Evaluating Privacy, Security, and Trust Perceptions in Conversational AI: A Systematic Review
Anna Leschanowsky, Silas Rech, Birgit Popp, Tom Bäckström
TL;DR
The paper addresses how users perceive privacy, security, and trust in conversational AI (CAI) systems and how these perceptions influence adoption and usage. It employs two PRISMA-based systematic literature reviews to map CAI-related findings, constructs, scales, and measurement practices, revealing extensive use of TAM/UTAUT frameworks and substantial overlap among privacy, security, and trust concepts. Key contributions include an synthesis of 100 privacy/security studies and 58 trust studies, a taxonomy of constructs and sub-constructs, an assessment of scale reliability and validity, and guidance toward a unified CAI-specific measurement framework. The study highlights the need for clearer distinctions between privacy and security, broader cross-domain research, and consideration of CAI advances such as LLMs to build trustworthy, privacy-preserving CAI systems with robust measurement foundations.
Abstract
Conversational AI (CAI) systems which encompass voice- and text-based assistants are on the rise and have been largely integrated into people's everyday lives. Despite their widespread adoption, users voice concerns regarding privacy, security and trust in these systems. However, the composition of these perceptions, their impact on technology adoption and usage and the relationship between privacy, security and trust perceptions in the CAI context remain open research challenges. This study contributes to the field by conducting a Systematic Literature Review and offers insights into the current state of research on privacy, security and trust perceptions in the context of CAI systems. The review covers application fields and user groups and sheds light on empirical methods and tools used for assessment.

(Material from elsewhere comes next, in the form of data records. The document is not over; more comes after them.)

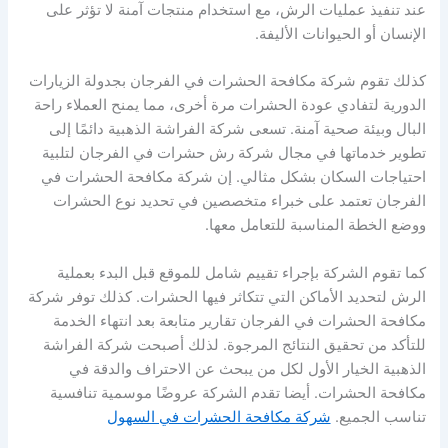
عند تنفيذ عمليات الرش، مع استخدام منتجات آمنة لا تؤثر على
الإنسان أو الحيوانات الأليفة.
كذلك تقوم شركة مكافحة الحشرات في الفرجان بجدولة الزيارات
الدورية لتفادي عودة الحشرات مرة أخرى، مما يمنح العملاء راحة
البال وبيئة صحية آمنة. تسعى شركة الفراشة الذهبية دائمًا إلى
تطوير خدماتها في مجال شركة رش حشرات في الفرجان لتلبية
احتياجات السكان بشكل مثالي. إن شركة مكافحة الحشرات في
الفرجان تعتمد على خبراء متخصصين في تحديد نوع الحشرات
ووضع الخطة المناسبة للتعامل معها.
كما تقوم الشركة بإجراء تقييم شامل للموقع قبل البدء بعملية
الرش لتحديد الأماكن التي تتكاثر فيها الحشرات. كذلك توفر شركة
مكافحة الحشرات في الفرجان تقارير متابعة بعد انتهاء الخدمة
للتأكد من تحقيق النتائج المرجوة. لذلك أصبحت شركة الفراشة
الذهبية الخيار الأول لكل من يبحث عن الاحتراف والدقة في
مكافحة الحشرات. أيضا تقدم الشركة عروضًا موسمية تنافسية
تناسب الجميع.
شركة مكافحة الحشرات في السهول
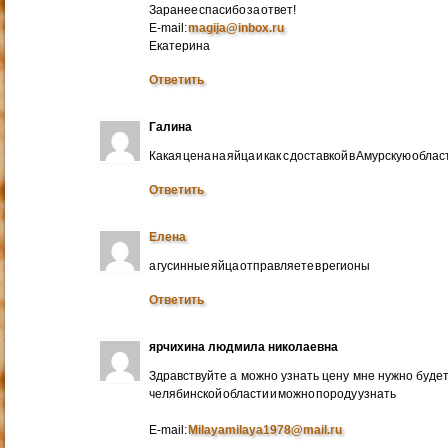
Заранее спасибо за ответ!
E-mail:
magija@inbox.ru
Екатерина
Ответить
Галина
Какая цена на яйца и как с доставкой в Амурскую обл
Ответить
Елена
а гусинные яйца отправляете в регионы
Ответить
ярчихина людмила николаевна
Здравствуйте а можно узнать цену мне нужно будет 
челябинской области и можно породу узнать
E-mail:
Milayamilaya1978@mail.ru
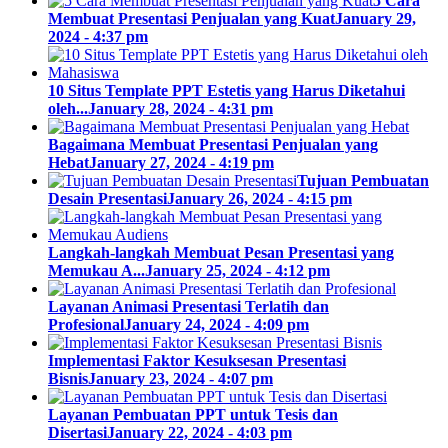
5 Cara
Membuat Presentasi Penjualan yang Kuat
January 29,
2024 - 4:37 pm
10 Situs Template PPT Estetis yang Harus Diketahui
oleh...
January 28, 2024 - 4:31 pm
Bagaimana Membuat Presentasi Penjualan yang
Hebat
January 27, 2024 - 4:19 pm
Tujuan Pembuatan
Desain Presentasi
January 26, 2024 - 4:15 pm
Langkah-langkah Membuat Pesan Presentasi yang
Memukau A...
January 25, 2024 - 4:12 pm
Layanan Animasi Presentasi Terlatih dan
Profesional
January 24, 2024 - 4:09 pm
Implementasi Faktor Kesuksesan Presentasi
Bisnis
January 23, 2024 - 4:07 pm
Layanan Pembuatan PPT untuk Tesis dan
Disertasi
January 22, 2024 - 4:03 pm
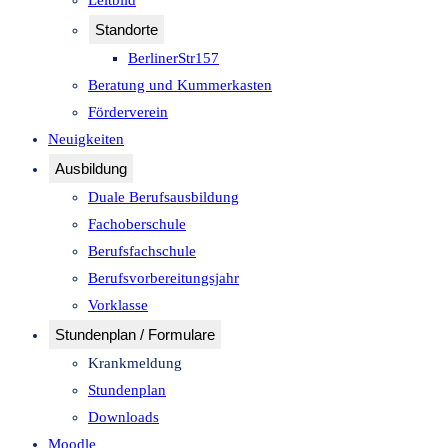
Leitbild
Standorte
BerlinerStr157
Beratung und Kummerkasten
Förderverein
Neuigkeiten
Ausbildung
Duale Berufsausbildung
Fachoberschule
Berufsfachschule
Berufsvorbereitungsjahr
Vorklasse
Stundenplan / Formulare
Krankmeldung
Stundenplan
Downloads
Moodle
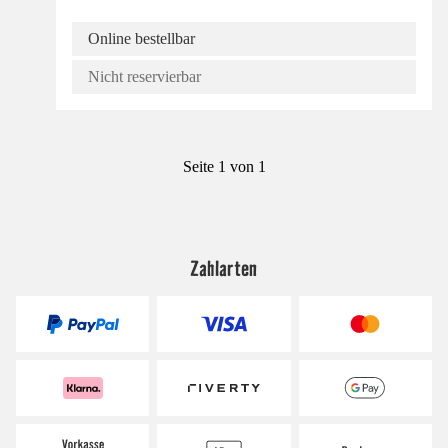
Online bestellbar
Nicht reservierbar
Seite 1 von 1
Zahlarten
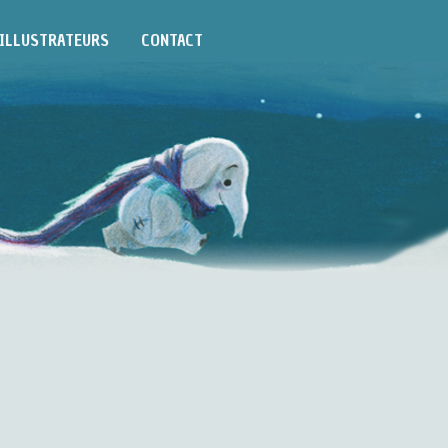
ILLUSTRATEURS
CONTACT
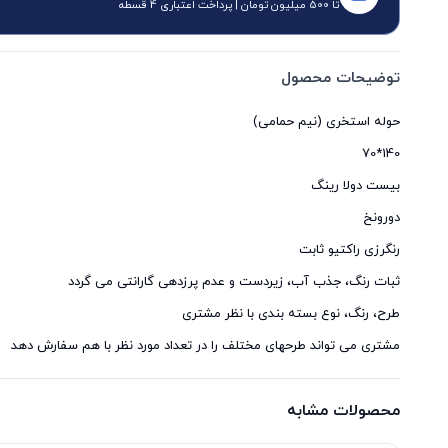
تا 500 میلیون تومان | پرداخت اعتباری 4 قسطه
توضیحات محصول
مشتری می تواند طرحهای مختلف را در تعداد مورد نظر با هم سفارش دهد
محصولات مشابه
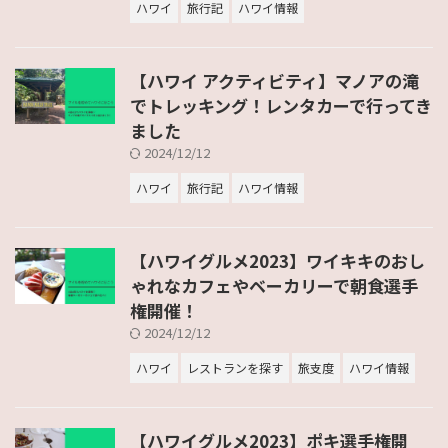
ハワイ
旅行記
ハワイ情報
【ハワイ アクティビティ】マノアの滝
でトレッキング！レンタカーで行ってき
ました
2024/12/12
ハワイ
旅行記
ハワイ情報
【ハワイグルメ2023】ワイキキのおし
ゃれなカフェやベーカリーで朝食選手
権開催！
2024/12/12
ハワイ
レストランを探す
旅支度
ハワイ情報
【ハワイグルメ2023】ポキ選手権開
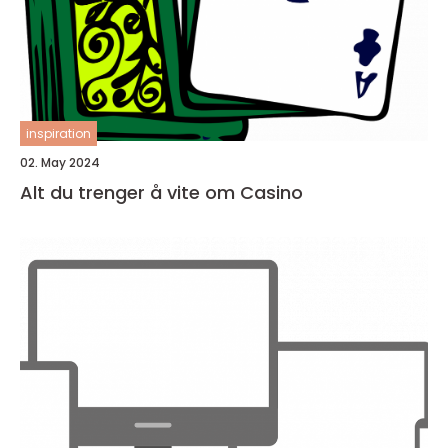
inspiration
02. May 2024
Alt du trenger å vite om Casino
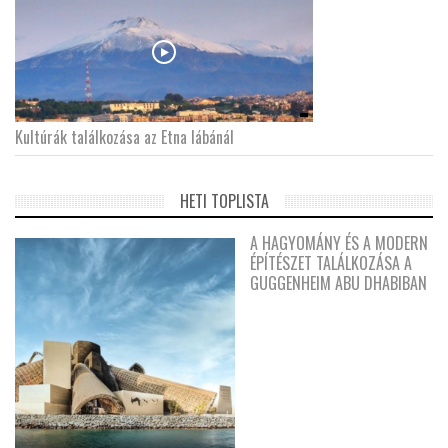
Kultúrák találkozása az Etna lábánál
HETI TOPLISTA
A HAGYOMÁNY ÉS A MODERN
ÉPÍTÉSZET TALÁLKOZÁSA A
GUGGENHEIM ABU DHABIBAN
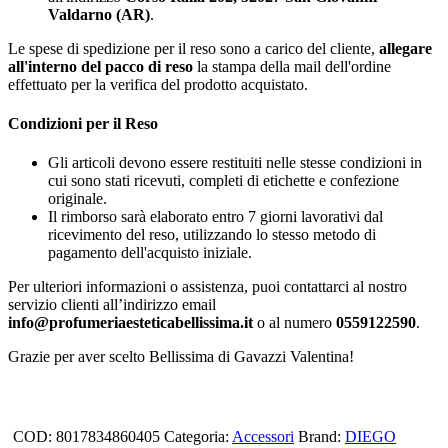
Valdarno (AR)
.
Le spese di spedizione per il reso sono a carico del cliente,
allegare
all'interno del pacco di reso
la stampa della mail dell'ordine
effettuato per la verifica del prodotto acquistato.
Condizioni per il Reso
Gli articoli devono essere restituiti nelle stesse condizioni in
cui sono stati ricevuti, completi di etichette e confezione
originale.
Il rimborso sarà elaborato entro 7 giorni lavorativi dal
ricevimento del reso, utilizzando lo stesso metodo di
pagamento dell'acquisto iniziale.
Per ulteriori informazioni o assistenza, puoi contattarci al nostro
servizio clienti all’indirizzo email
info@profumeriaesteticabellissima.it
o al numero
0559122590
.
Grazie per aver scelto Bellissima di Gavazzi Valentina!
COD:
8017834860405
Categoria:
Accessori
Brand:
DIEGO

Moreover, it provides insights into the reliability and validity of privacy, security and trust scales, as well as extensively investigating the subconstructs of each item as well as additional concepts which are concurrently collected. We point out that the perceptions of trust, privacy and security overlap based on the subconstructs we identified. While the majority of studies investigate one of these concepts, only a few studies were found exploring privacy, security and trust perceptions jointly. Our research aims to inform on directions to develop and use reliable scales for users' privacy, security and trust perceptions and contribute to the development of trustworthy CAI systems.